Sredoje Lukic Pleads Not Guilty

(TU No 440, 17-Feb-06)

Sredoje Lukic Pleads Not Guilty

(TU No 440, 17-Feb-06)

Friday, 17 February, 2006
IWPR

IWPR

Institute for War & Peace Reporting

Lukic faces trial with his cousin Milan Lukic, who led a notorious Bosnian Serb paramilitary force known as the “White Eagles” or “Avengers”.



The paramilitaries are alleged to have imposed a “reign of terror” on the local Muslim population in the municipality of Visegrad in southeastern Bosnia, near the border with Serbia, between 1992 and 1994.



Prosecutors say Milan Lukic is due to be transferred to The Hague later this month from Buenos Aires, where he was arrested in August 2005.



Sredoje Lukic surrendered to the authorities in Banja Luka, Republika Srpska, in September on his return from Russia, and was transferred to the tribunal’s detention unit in The Hague.



The new 21-count amended indictment against both men was accepted by judges earlier this month, after the defence challenged both the original indictment, issued some seven years ago, and an earlier amended version of it as “impermissibly vague”. The latest amendments include five new counts against the men.



On one occasion in 1992, prosecutors allege, the two men killed some 70 Bosnian Muslims by driving them into a house in Nova Mahala, setting fire to the building and then gunning down anyone who tried to escape through the windows.



They are alleged to have employed a similar method a fortnight later, this time barricading some 70 Muslims into a house in Bikavac and throwing explosives into the building.
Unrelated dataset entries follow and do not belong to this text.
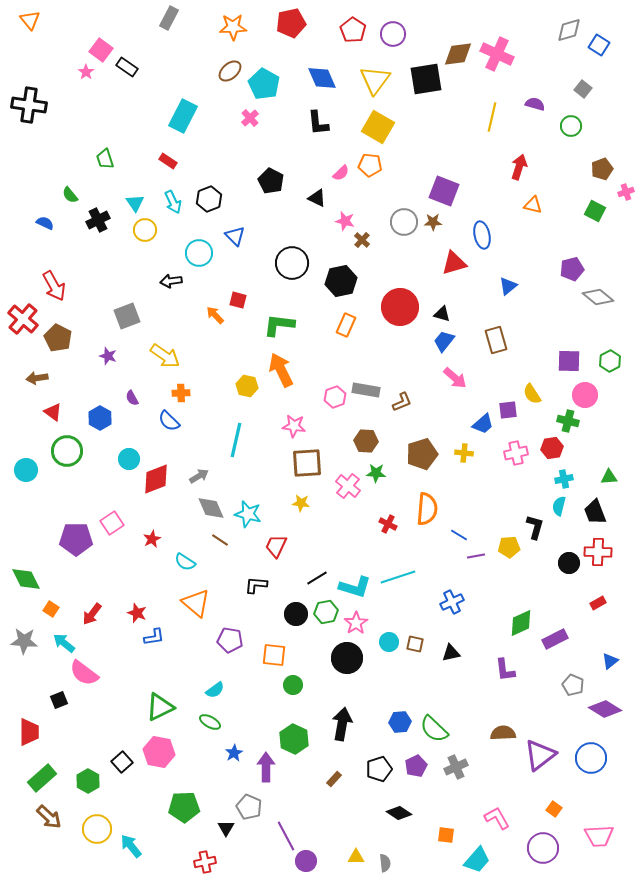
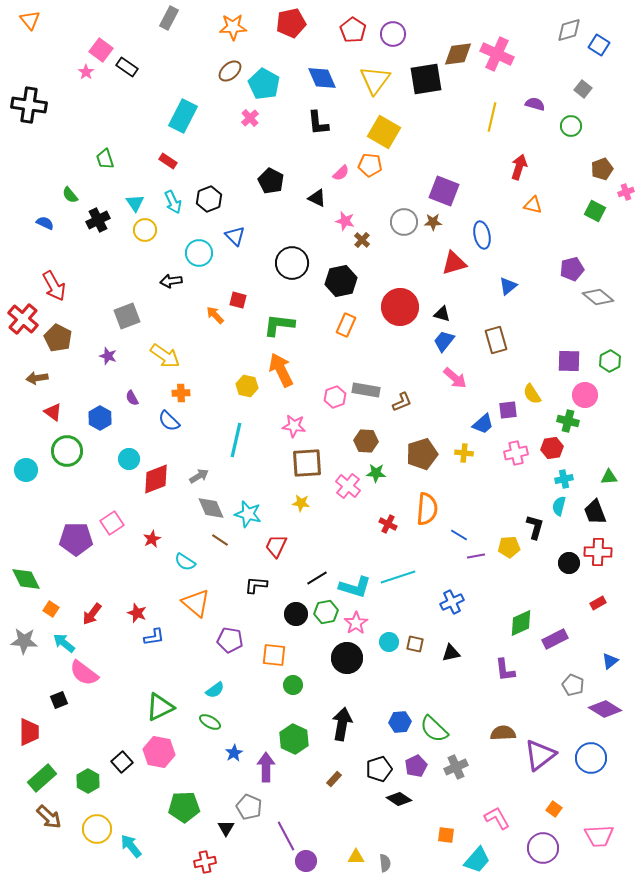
yellow square at (378, 127): moved 6 px right, 5 px down
black diamond at (399, 813): moved 14 px up
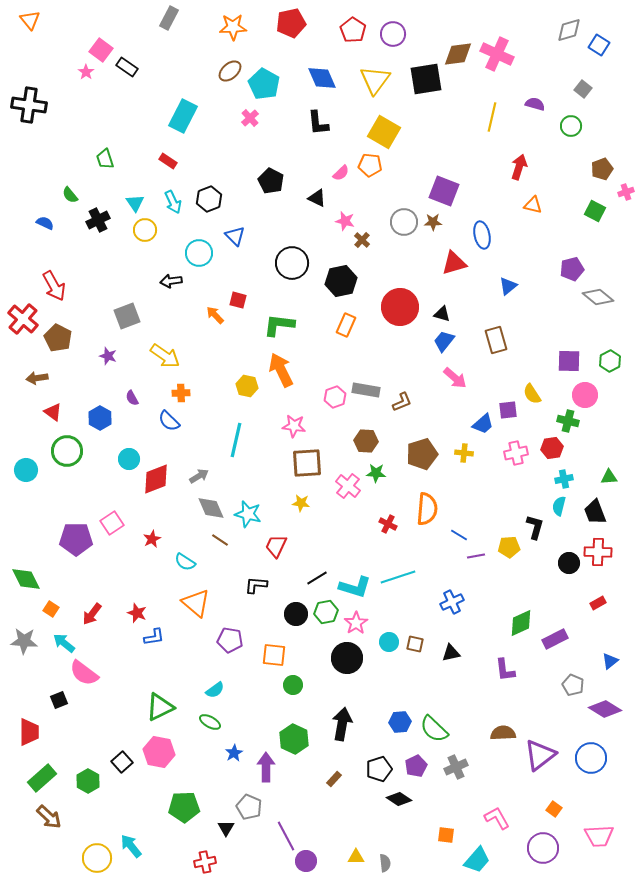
yellow circle at (97, 829): moved 29 px down
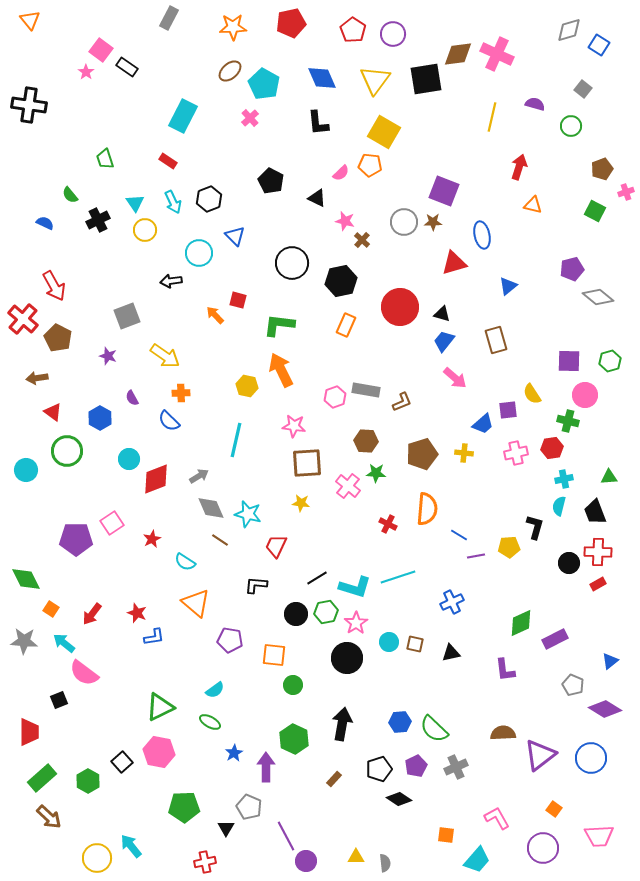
green hexagon at (610, 361): rotated 10 degrees clockwise
red rectangle at (598, 603): moved 19 px up
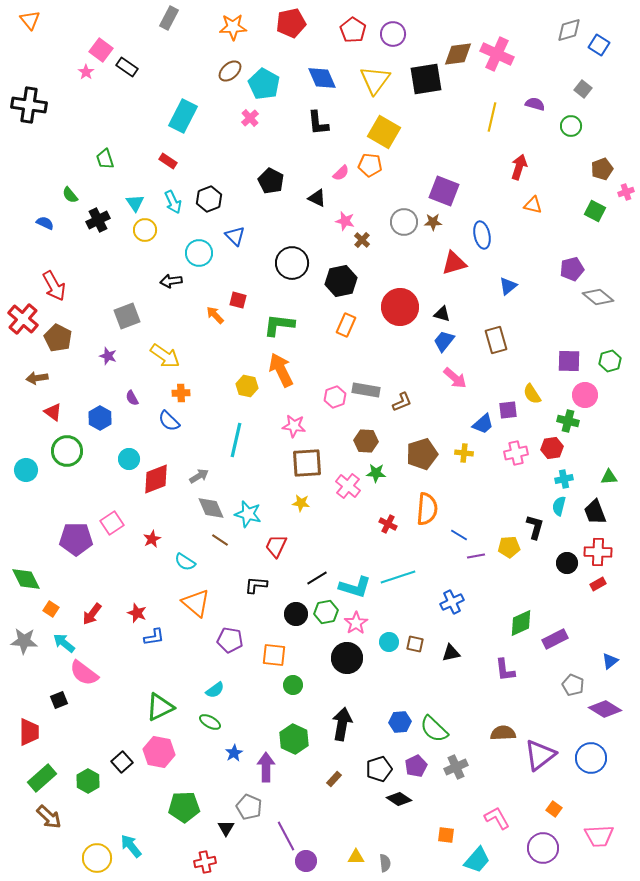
black circle at (569, 563): moved 2 px left
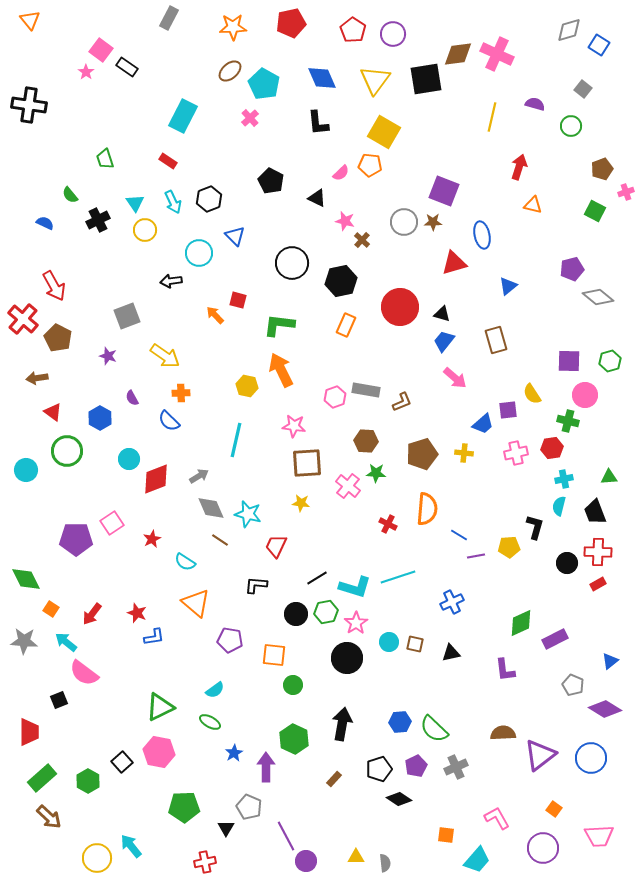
cyan arrow at (64, 643): moved 2 px right, 1 px up
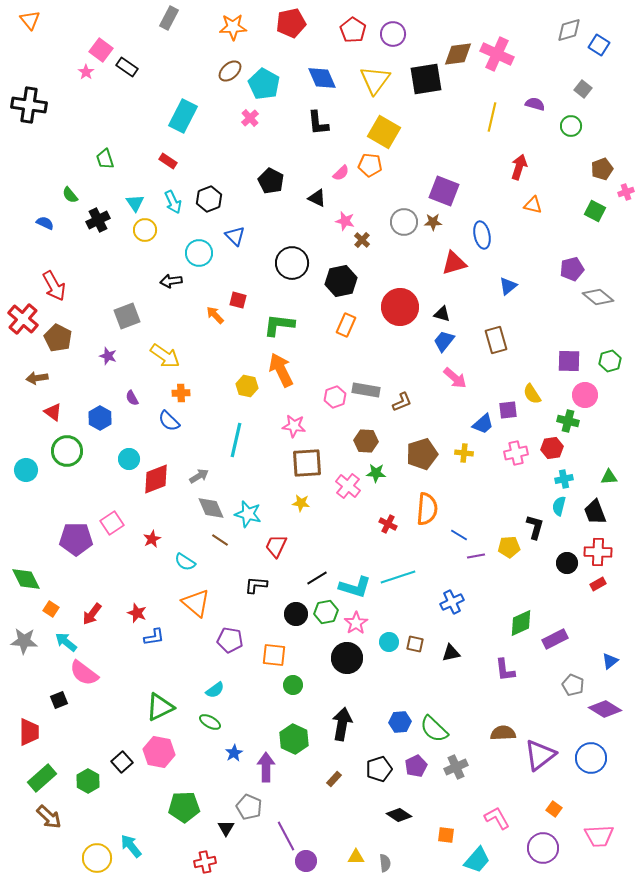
black diamond at (399, 799): moved 16 px down
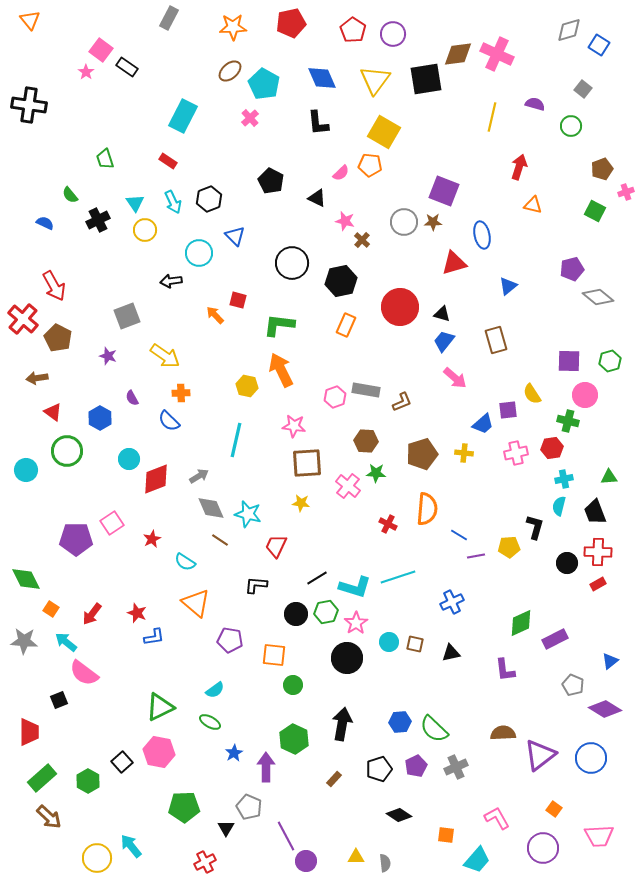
red cross at (205, 862): rotated 15 degrees counterclockwise
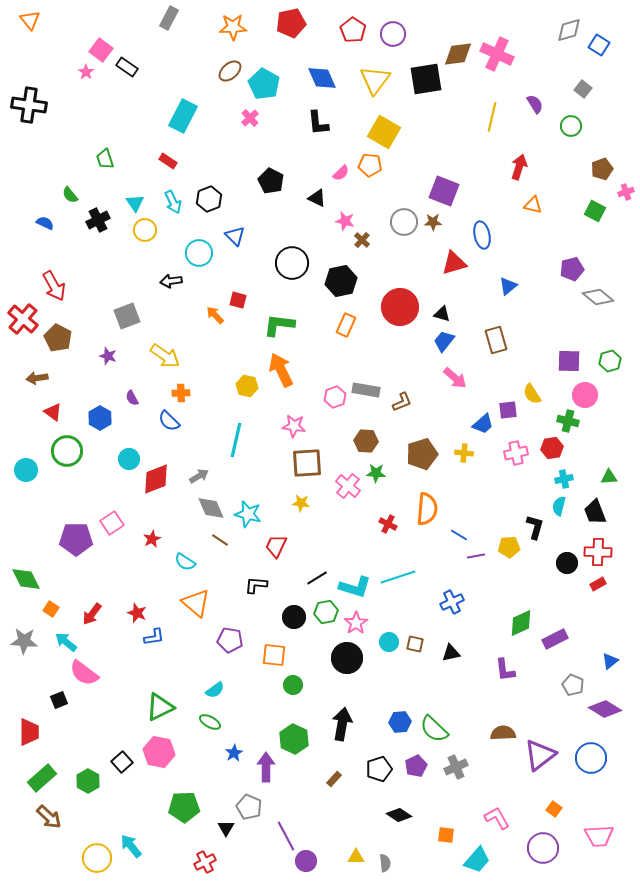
purple semicircle at (535, 104): rotated 42 degrees clockwise
black circle at (296, 614): moved 2 px left, 3 px down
Only one person survived.



In February 2004, a third White Eagles member, Mitar Vasiljevic, was sentenced to 15 years in prison by the tribunal’s appeals chamber for his role in the murders of seven Bosnian Muslims.



The prosecution has requested that Milan and Sredoje Lukic be tried in local courts in Bosnia, as part of the tribunal’s completion strategy which sees the court focusing on higher-level cases in order to meet its goal of finishing all trial proceedings by the end of 2008 and rounding up its work two years later.